Status Quo chronology
| Heavy Traffic (2002) | Riffs (2003) | XS All Areas - The Greatest Hits (2004) |

= Riffs (Status Quo album) =

Riffs is the twenty-sixth studio album by the British rock band Status Quo, released in November 2003. Ten tracks were cover versions of pop and rock standards, the other five were re-recordings of songs they had previously issued during the 1970s. The initial release also included a bonus 9-track DVD, featuring footage recorded for television programs and also the video for the 2002 Top 20 hit "Jam Side Down", from the band's previous album Heavy Traffic, recorded on HMS Ark Royal.

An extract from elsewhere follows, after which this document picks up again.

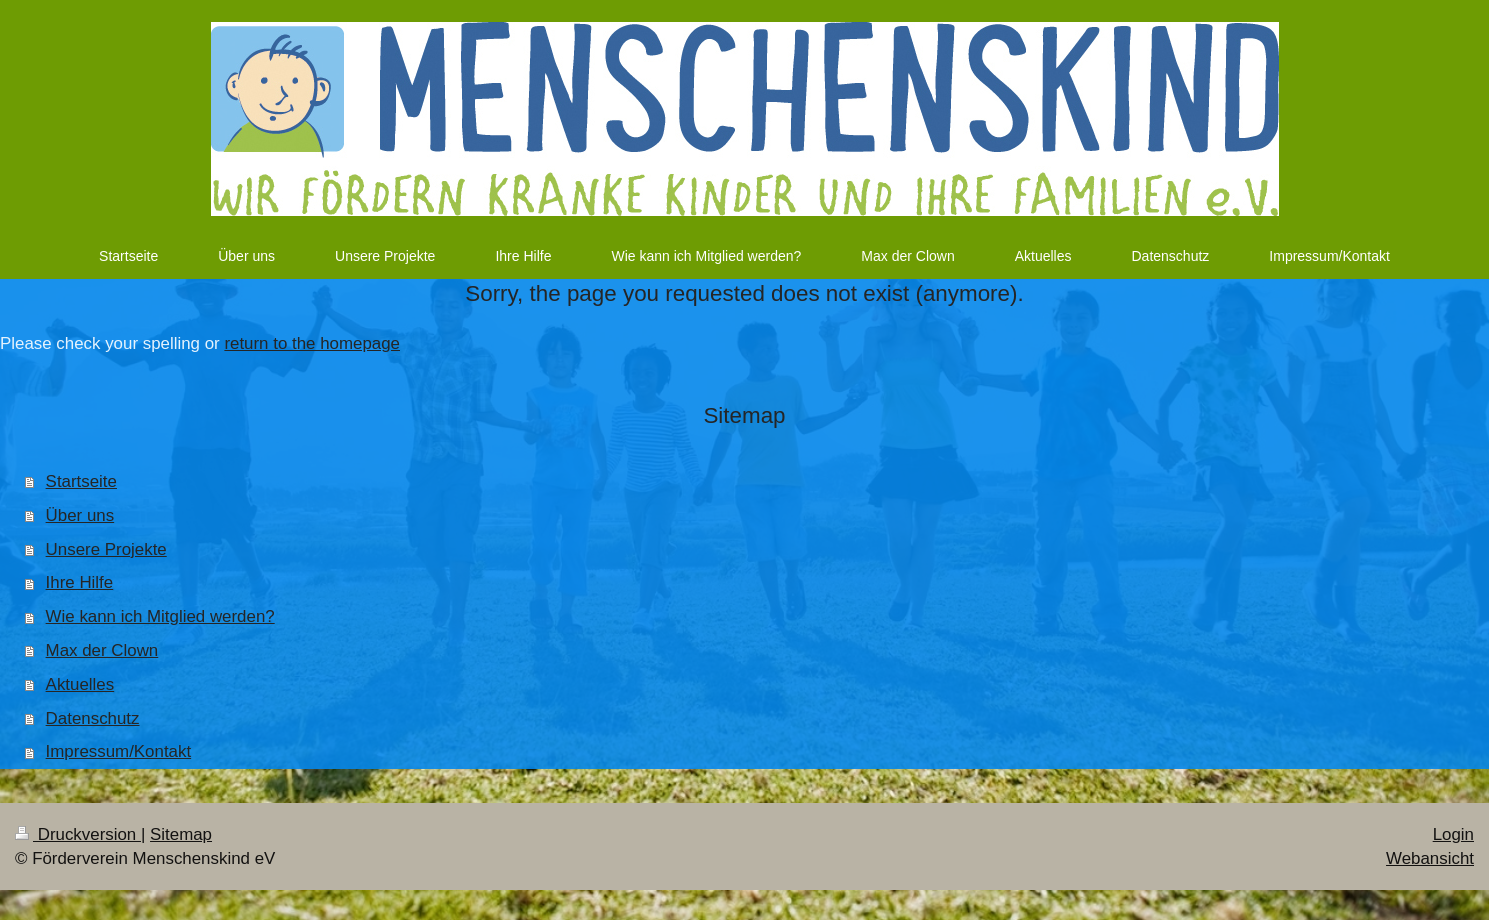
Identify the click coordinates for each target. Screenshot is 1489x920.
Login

The booklet includes studio (non-performing) pictures of the group taken at Powderham Castle, Devon, where they played a gig shortly before completing the album.

Professional ratings
Review scores
| Source | Rating |
| Allmusic | Star |

==UK track listing==
1. "Caroline" (Rossi, Young) 4:54
2. "I Fought The Law" (Curtis) 3:04
3. "Born To Be Wild" (Bonfire) 4:31
4. "Takin' Care of Business" (Bachman) 5:07
5. "Wild One" (O'Keefe, David Owens, Johnny Greenan) 3:47
6. "On The Road Again" (Floyd Jones, Wilson) 5:22
7. "Tobacco Road" (Loudermilk) 2:39
8. "Centerfold" (Seth Justman) 3:48
9. "All Day And All Of The Night" (Davies) 2:28
10. "Don't Bring Me Down" (Lynne) 3:57 *
11. "Junior's Wailing" (Kieran White, Martin Pugh) 3:28
12. "Pump It Up" (Costello) 3:30
13. "Down the Dustpipe" (Carl Grossman) 2:21
14. "Whatever You Want" (Parfitt, Bown) 4:32
15. "Rockin' All Over The World" (Fogerty) 3:56

- * Only on UK version.

==UK track listing bonus DVD==
1. "Caroline" (Francis Rossi, Bob Young)
2. "Roll Over Lay Down" (Francis Rossi, Bob Young, Alan Lancaster, Rick Parfitt, John Coghlan)
3. "Whatever You Want" (Rick Parfitt, Andrew Bown)
4. "Forty-Five Hundred Times-Rain" (Francis Rossi, Rick Parfitt) (Live at Heitere Open Air, Zofingen, Switzerland - August 2003)
5. "Solid Gold" (Francis Rossi, Bob Young) (Live at Heitere Open Air, Zofingen, Switzerland - August 2003)
6. "Paper Plane" (Francis Rossi, Bob Young) (Top of the Pops 2 Status Quo Special)
7. "All Stand Up" (Francis Rossi, Bob Young) (Top of the Pops)
8. "Rockin All Over The World" (John Cameron Fogerty) (Top of the Pops 2000th Edition)
9. "Jam Side Down" (Terry Britten, Charlie Dore) (Video)

==Personnel==
- Francis Rossi - Vocals & lead guitar
- Rick Parfitt - Vocals & guitar
- John Edwards - Bass & vocals
- Andy Bown - Keyboards
- Matt Letley - Drums

==Charts==

| Chart (2003) | Peak position |
|---|---|
| Scottish Albums (OCC) | 37 |
| UK Albums (OCC) | 44 |

| Chart (2022) | Peak position |
|---|---|
| Swiss Albums (Schweizer Hitparade) | 70 |

== Certifications ==

| Region | Certification | Certified units/sales |
| United Kingdom (BPI) | Silver | 60,000^{‡} |
^{‡} Sales+streaming figures based on certification alone.